Forever Young by Carsten Jensen
a tribute by Iggy’s stepfather
There is just about nothing that makes death feel as unjust and meaningless as when a young life is lost. It is life itself that is sabotaged.
I met Raph when he was just six years old, and we were so very close.
It is beautiful to promise the dead that we will never forget them. But it is also so much more than a mere matter of remembering and reminiscing when it is a beloved child who has gone. To abruptly have your better, more hopeful half torn away and to be robbed of your deepest, most sincere investment in life is a form of amputation. The phantom pains of grief will remain eternally present.
Those of us who have been left behind, hope to seek refuge in the normality that existed until just a moment ago, and which we thought would last forever and turn to the alleviating rhythm of everyday life. But we are elsewhere. The darkness has taken us hostage. And yet, life in the realm of shadows must continue.
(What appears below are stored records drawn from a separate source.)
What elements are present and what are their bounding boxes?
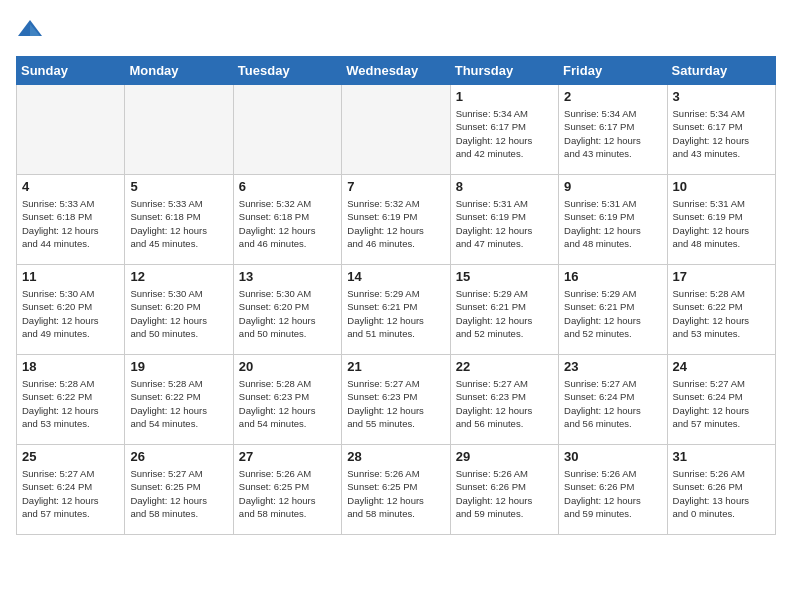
day-info: Sunrise: 5:26 AMSunset: 6:25 PMDaylight:… bbox=[347, 467, 444, 520]
calendar-week-row: 18Sunrise: 5:28 AMSunset: 6:22 PMDayligh… bbox=[17, 355, 776, 445]
calendar-week-row: 25Sunrise: 5:27 AMSunset: 6:24 PMDayligh… bbox=[17, 445, 776, 535]
day-info: Sunrise: 5:34 AMSunset: 6:17 PMDaylight:… bbox=[673, 107, 770, 160]
calendar-header-sunday: Sunday bbox=[17, 57, 125, 85]
day-number: 29 bbox=[456, 449, 553, 464]
calendar-cell: 13Sunrise: 5:30 AMSunset: 6:20 PMDayligh… bbox=[233, 265, 341, 355]
day-info: Sunrise: 5:27 AMSunset: 6:23 PMDaylight:… bbox=[347, 377, 444, 430]
day-info: Sunrise: 5:30 AMSunset: 6:20 PMDaylight:… bbox=[130, 287, 227, 340]
calendar-cell: 1Sunrise: 5:34 AMSunset: 6:17 PMDaylight… bbox=[450, 85, 558, 175]
day-number: 31 bbox=[673, 449, 770, 464]
day-info: Sunrise: 5:34 AMSunset: 6:17 PMDaylight:… bbox=[456, 107, 553, 160]
day-info: Sunrise: 5:31 AMSunset: 6:19 PMDaylight:… bbox=[564, 197, 661, 250]
calendar-cell: 8Sunrise: 5:31 AMSunset: 6:19 PMDaylight… bbox=[450, 175, 558, 265]
calendar-cell: 27Sunrise: 5:26 AMSunset: 6:25 PMDayligh… bbox=[233, 445, 341, 535]
day-info: Sunrise: 5:26 AMSunset: 6:25 PMDaylight:… bbox=[239, 467, 336, 520]
day-number: 13 bbox=[239, 269, 336, 284]
day-info: Sunrise: 5:27 AMSunset: 6:24 PMDaylight:… bbox=[564, 377, 661, 430]
day-number: 5 bbox=[130, 179, 227, 194]
day-number: 1 bbox=[456, 89, 553, 104]
calendar-cell: 17Sunrise: 5:28 AMSunset: 6:22 PMDayligh… bbox=[667, 265, 775, 355]
calendar-cell: 14Sunrise: 5:29 AMSunset: 6:21 PMDayligh… bbox=[342, 265, 450, 355]
calendar-cell: 9Sunrise: 5:31 AMSunset: 6:19 PMDaylight… bbox=[559, 175, 667, 265]
day-number: 19 bbox=[130, 359, 227, 374]
calendar-table: SundayMondayTuesdayWednesdayThursdayFrid… bbox=[16, 56, 776, 535]
day-number: 14 bbox=[347, 269, 444, 284]
day-info: Sunrise: 5:26 AMSunset: 6:26 PMDaylight:… bbox=[564, 467, 661, 520]
day-number: 7 bbox=[347, 179, 444, 194]
day-number: 16 bbox=[564, 269, 661, 284]
day-info: Sunrise: 5:30 AMSunset: 6:20 PMDaylight:… bbox=[22, 287, 119, 340]
day-info: Sunrise: 5:29 AMSunset: 6:21 PMDaylight:… bbox=[456, 287, 553, 340]
calendar-cell: 31Sunrise: 5:26 AMSunset: 6:26 PMDayligh… bbox=[667, 445, 775, 535]
calendar-cell: 11Sunrise: 5:30 AMSunset: 6:20 PMDayligh… bbox=[17, 265, 125, 355]
day-info: Sunrise: 5:28 AMSunset: 6:23 PMDaylight:… bbox=[239, 377, 336, 430]
calendar-cell: 16Sunrise: 5:29 AMSunset: 6:21 PMDayligh… bbox=[559, 265, 667, 355]
calendar-header-monday: Monday bbox=[125, 57, 233, 85]
calendar-week-row: 11Sunrise: 5:30 AMSunset: 6:20 PMDayligh… bbox=[17, 265, 776, 355]
day-number: 21 bbox=[347, 359, 444, 374]
day-info: Sunrise: 5:29 AMSunset: 6:21 PMDaylight:… bbox=[564, 287, 661, 340]
day-number: 15 bbox=[456, 269, 553, 284]
calendar-cell: 25Sunrise: 5:27 AMSunset: 6:24 PMDayligh… bbox=[17, 445, 125, 535]
day-number: 6 bbox=[239, 179, 336, 194]
day-info: Sunrise: 5:28 AMSunset: 6:22 PMDaylight:… bbox=[22, 377, 119, 430]
calendar-cell: 24Sunrise: 5:27 AMSunset: 6:24 PMDayligh… bbox=[667, 355, 775, 445]
calendar-cell: 15Sunrise: 5:29 AMSunset: 6:21 PMDayligh… bbox=[450, 265, 558, 355]
logo bbox=[16, 16, 48, 44]
logo-icon bbox=[16, 16, 44, 44]
day-number: 20 bbox=[239, 359, 336, 374]
calendar-cell bbox=[233, 85, 341, 175]
day-number: 8 bbox=[456, 179, 553, 194]
day-info: Sunrise: 5:30 AMSunset: 6:20 PMDaylight:… bbox=[239, 287, 336, 340]
calendar-header-friday: Friday bbox=[559, 57, 667, 85]
calendar-header-tuesday: Tuesday bbox=[233, 57, 341, 85]
calendar-cell: 22Sunrise: 5:27 AMSunset: 6:23 PMDayligh… bbox=[450, 355, 558, 445]
day-number: 9 bbox=[564, 179, 661, 194]
calendar-cell: 3Sunrise: 5:34 AMSunset: 6:17 PMDaylight… bbox=[667, 85, 775, 175]
calendar-cell: 26Sunrise: 5:27 AMSunset: 6:25 PMDayligh… bbox=[125, 445, 233, 535]
day-number: 30 bbox=[564, 449, 661, 464]
calendar-cell bbox=[125, 85, 233, 175]
calendar-header-saturday: Saturday bbox=[667, 57, 775, 85]
calendar-cell: 6Sunrise: 5:32 AMSunset: 6:18 PMDaylight… bbox=[233, 175, 341, 265]
calendar-cell: 21Sunrise: 5:27 AMSunset: 6:23 PMDayligh… bbox=[342, 355, 450, 445]
calendar-cell: 20Sunrise: 5:28 AMSunset: 6:23 PMDayligh… bbox=[233, 355, 341, 445]
calendar-header-row: SundayMondayTuesdayWednesdayThursdayFrid… bbox=[17, 57, 776, 85]
day-number: 2 bbox=[564, 89, 661, 104]
day-info: Sunrise: 5:34 AMSunset: 6:17 PMDaylight:… bbox=[564, 107, 661, 160]
calendar-header-wednesday: Wednesday bbox=[342, 57, 450, 85]
day-number: 11 bbox=[22, 269, 119, 284]
calendar-cell bbox=[17, 85, 125, 175]
day-info: Sunrise: 5:27 AMSunset: 6:24 PMDaylight:… bbox=[673, 377, 770, 430]
day-number: 12 bbox=[130, 269, 227, 284]
day-info: Sunrise: 5:33 AMSunset: 6:18 PMDaylight:… bbox=[22, 197, 119, 250]
calendar-cell: 18Sunrise: 5:28 AMSunset: 6:22 PMDayligh… bbox=[17, 355, 125, 445]
calendar-cell: 30Sunrise: 5:26 AMSunset: 6:26 PMDayligh… bbox=[559, 445, 667, 535]
calendar-cell: 12Sunrise: 5:30 AMSunset: 6:20 PMDayligh… bbox=[125, 265, 233, 355]
day-number: 26 bbox=[130, 449, 227, 464]
day-number: 10 bbox=[673, 179, 770, 194]
calendar-cell bbox=[342, 85, 450, 175]
day-info: Sunrise: 5:29 AMSunset: 6:21 PMDaylight:… bbox=[347, 287, 444, 340]
day-info: Sunrise: 5:31 AMSunset: 6:19 PMDaylight:… bbox=[456, 197, 553, 250]
calendar-cell: 29Sunrise: 5:26 AMSunset: 6:26 PMDayligh… bbox=[450, 445, 558, 535]
calendar-cell: 19Sunrise: 5:28 AMSunset: 6:22 PMDayligh… bbox=[125, 355, 233, 445]
calendar-cell: 10Sunrise: 5:31 AMSunset: 6:19 PMDayligh… bbox=[667, 175, 775, 265]
day-number: 28 bbox=[347, 449, 444, 464]
calendar-week-row: 4Sunrise: 5:33 AMSunset: 6:18 PMDaylight… bbox=[17, 175, 776, 265]
day-number: 22 bbox=[456, 359, 553, 374]
day-info: Sunrise: 5:28 AMSunset: 6:22 PMDaylight:… bbox=[673, 287, 770, 340]
day-info: Sunrise: 5:27 AMSunset: 6:24 PMDaylight:… bbox=[22, 467, 119, 520]
calendar-header-thursday: Thursday bbox=[450, 57, 558, 85]
day-number: 3 bbox=[673, 89, 770, 104]
calendar-cell: 28Sunrise: 5:26 AMSunset: 6:25 PMDayligh… bbox=[342, 445, 450, 535]
day-info: Sunrise: 5:27 AMSunset: 6:25 PMDaylight:… bbox=[130, 467, 227, 520]
page-header bbox=[16, 16, 776, 44]
calendar-cell: 2Sunrise: 5:34 AMSunset: 6:17 PMDaylight… bbox=[559, 85, 667, 175]
day-info: Sunrise: 5:26 AMSunset: 6:26 PMDaylight:… bbox=[673, 467, 770, 520]
day-number: 18 bbox=[22, 359, 119, 374]
day-info: Sunrise: 5:32 AMSunset: 6:18 PMDaylight:… bbox=[239, 197, 336, 250]
day-number: 25 bbox=[22, 449, 119, 464]
day-info: Sunrise: 5:27 AMSunset: 6:23 PMDaylight:… bbox=[456, 377, 553, 430]
calendar-week-row: 1Sunrise: 5:34 AMSunset: 6:17 PMDaylight… bbox=[17, 85, 776, 175]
“I will never forget you”, is what we say in our eulogies to the dead. But when it is our own child, then it is as though our own genes, our entire body, something greater than the notion of “me”, refuses to accept the final verdict of death. I see it in his mother’s eyes, I hear it in her voice, the irrevocable loss of the most precious thing in life. I was not Raph’s father. But I feel it too.
His passing will affect me deeply for the rest of my life. It is also because I see in him the hope that a new generation has kindled for us all amid a planetary crisis.
Who was Raph Coleman? As a child, he was wise beyond his age, incredibly well-read, and someone who loved to lecture the adults with his always-astonishing knowledge. He was a child actor, featured in the popular British comedy Nanny McPhee, where he with great talent played Eric, who was a version of himself: a little red-haired boy who was always up to mixing explosive chemical ingredients. He played many roles, won awards, and could have made a career as an actor. But he wanted to be a scientist – not to blow things up like Eric, but to save the planet.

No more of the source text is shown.